Syria Army Kills 23 Civilians as Massacre Outcry Grows
إقرأ هذا الخبر بالعربيةThe Syrian army killed at least 23 civilians in two protest cities on Saturday, a watchdog said, as an international outcry mounted over a massacre in a central village.
U.N. observers who visited the village of Al-Kubeir, near Hama, said they witnessed blood on the walls and "a strong stench of burnt flesh," prompting Western governments to launch a push for tough new sanctions against Damascus.
Nine women and three children were among 17 people killed in a pre-dawn bombardment of a residential neighbourhood of the southern city of Daraa, the Syrian Observatory for Human Rights said.
Dozens more were wounded, some of them seriously, in the city which was the birthplace of the uprising against President Bashar Assad's rule which erupted in March last year, the British-based watchdog said.
In nearby Jordan, hundreds of Syrian refugees demonstrated at dawn in the border town of Ramtha to protest against the deaths in Daraa, Jordan's official Petra news agency reported.
Protesters marched to the Omari mosque in Ramtha, home to around 20,000 Syrian refugees, most of whom hail from Daraa province, Petra said.
In central Syria, government forces pounded several rebel neighbourhoods of the flashpoint city of Homs with artillery and mortars, killing six civilians, the Observatory said.
Diplomats in New York said Britain, France and the United States would quickly draw up a Security Council resolution proposing sanctions against Syria following a grim report from U.N. monitors on their visit to the village of Al-Kubeir following Wednesday's assault.
"We will move fast to press for a resolution," one U.N. diplomat told Agence France Presse.
More than 20 unarmed U.N. observers were allowed into Al-Kubeir on Friday, a day after they were shot at and prevented from entering the village.
"Inside some of the houses, blood was visible across the walls and floors. Fire was still burning outside houses and there was a strong stench of burnt flesh," U.N. spokesman Martin Nesirky said in New York, delivering a grisly account of the visit.

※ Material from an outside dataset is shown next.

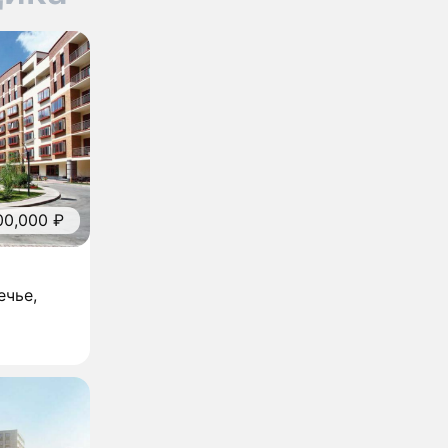
00,000 ₽
ечье,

At least 55 people were killed, according to the Syrian Observatory.
U.N. officials were unable to confirm the death toll but made clear they believe government forces and their allies were behind the attack on the mainly Sunni Muslim village surrounded by an Alawite population loyal to Assad.

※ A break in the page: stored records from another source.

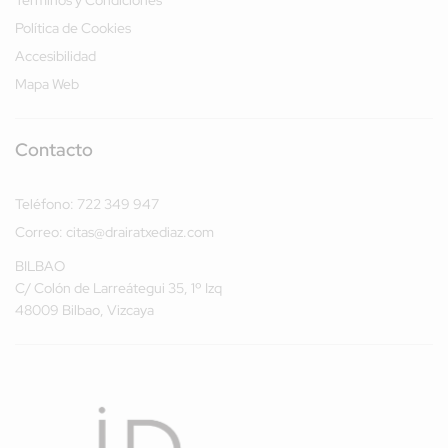
Términos y Condiciones
Política de Cookies
Accesibilidad
Mapa Web
Contacto
Teléfono:
722 349 947
Correo:
citas@drairatxediaz.com
BILBAO
C/ Colón de Larreátegui 35, 1º Izq
48009 Bilbao, Vizcaya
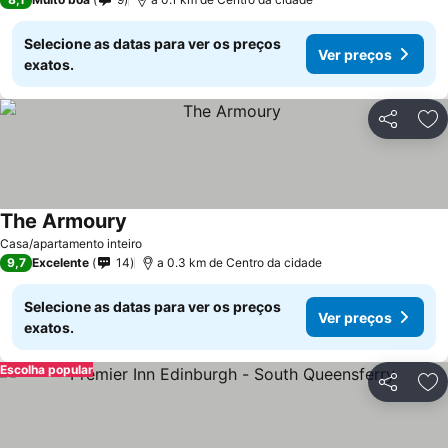
Selecione as datas para ver os preços
Ver preços
exatos.
Partilhar
Ad
The Armoury
Ver preços
Casa/apartamento inteiro
9,7
Excelente
14
a 0.3 km de Centro da cidade
Selecione as datas para ver os preços
Ver preços
exatos.
Escolha popular
Partilhar
Ad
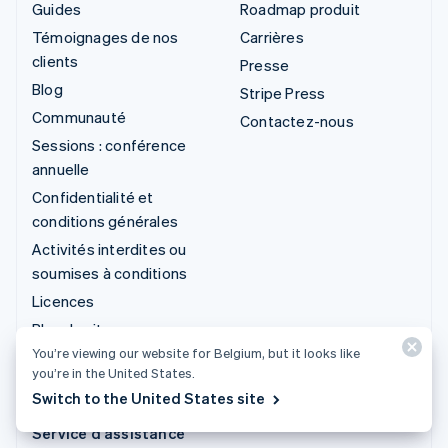
Guides
Roadmap produit
Témoignages de nos
Carrières
clients
Presse
Blog
Stripe Press
Communauté
Contactez-nous
Sessions : conférence
annuelle
Confidentialité et
conditions générales
Activités interdites ou
soumises à conditions
Licences
Plan du site
You’re viewing our website for Belgium, but it looks like
Paramètres des cookies
you’re in the United States.
Plus de ressources
Switch to the United States site
Service d'assistance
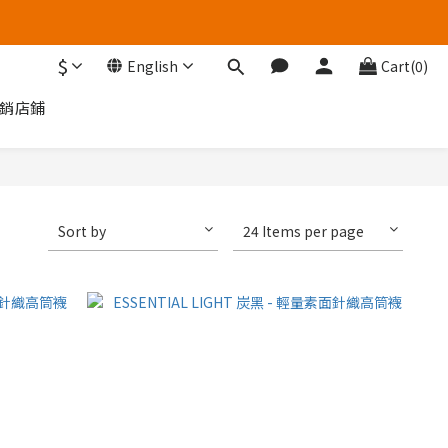
$
English
Cart(0)
銷店鋪
Sort by
24 Items per page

"Armoured vehicle tracks were visible in the vicinity. Some homes were damaged by rockets from armoured vehicles, grenades and a range of calibre weapons," Nesirky said.
U.N. chief Ban Ki-moon told the Security Council that according to preliminary evidence, troops had surrounded Al-Kubeir and militia entered the village and killed civilians with "barbarity".
Damascus denied responsibility and blamed foreign-backed "terrorists," as it has done repeatedly in the past.
Violence on Friday killed at least 68 people nationwide -- 36 civilians, 25 soldiers and seven rebel fighters, the Observatory said. More than 13,500 people have been killed since the start of the uprising.
-- Opposition regroups --
Leaders of the exiled Syrian National Council met in Turkey on Saturday to pick a new leader after the resignation of Burhan Ghalioun last month to avert divisions in the opposition bloc.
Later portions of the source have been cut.